Collected data:

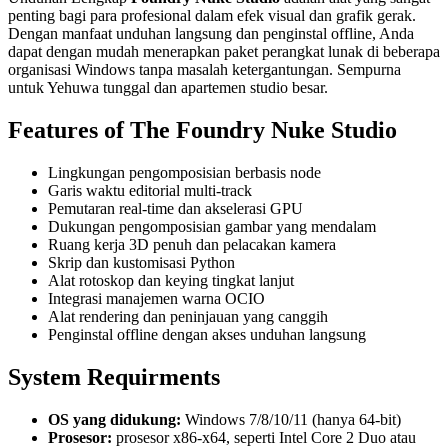
penting bagi para profesional dalam efek visual dan grafik gerak.
Dengan manfaat unduhan langsung dan penginstal offline, Anda
dapat dengan mudah menerapkan paket perangkat lunak di beberapa
organisasi Windows tanpa masalah ketergantungan. Sempurna
untuk Yehuwa tunggal dan apartemen studio besar.
Features of The Foundry Nuke Studio
Lingkungan pengomposisian berbasis node
Garis waktu editorial multi-track
Pemutaran real-time dan akselerasi GPU
Dukungan pengomposisian gambar yang mendalam
Ruang kerja 3D penuh dan pelacakan kamera
Skrip dan kustomisasi Python
Alat rotoskop dan keying tingkat lanjut
Integrasi manajemen warna OCIO
Alat rendering dan peninjauan yang canggih
Penginstal offline dengan akses unduhan langsung
System Requirments
OS yang didukung:
Windows 7/8/10/11 (hanya 64-bit)
Prosesor:
prosesor x86-x64, seperti Intel Core 2 Duo atau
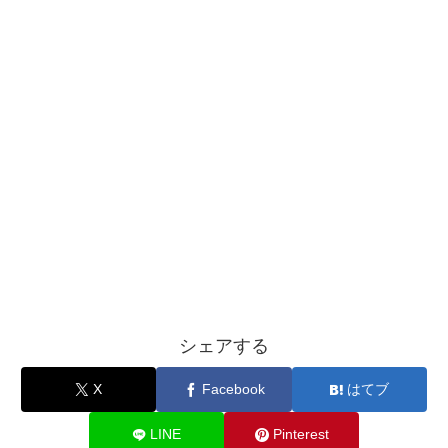
シェアする
X
Facebook
はてブ
LINE
Pinterest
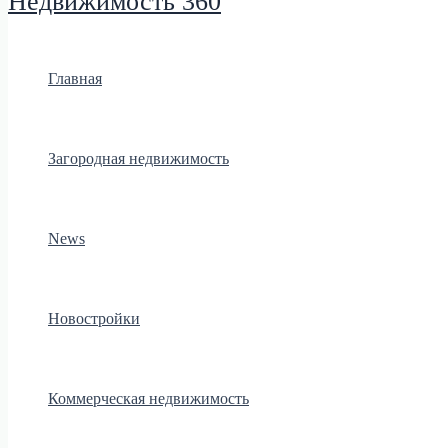
Недвижимость 360
Главная
Загородная недвижимость
News
Новостройки
Коммерческая недвижимость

Work required → Pull every line containing the word "pengomposisian" out of the entries above.

Result →
Lingkungan pengomposisian berbasis node
Dukungan pengomposisian gambar yang mendalam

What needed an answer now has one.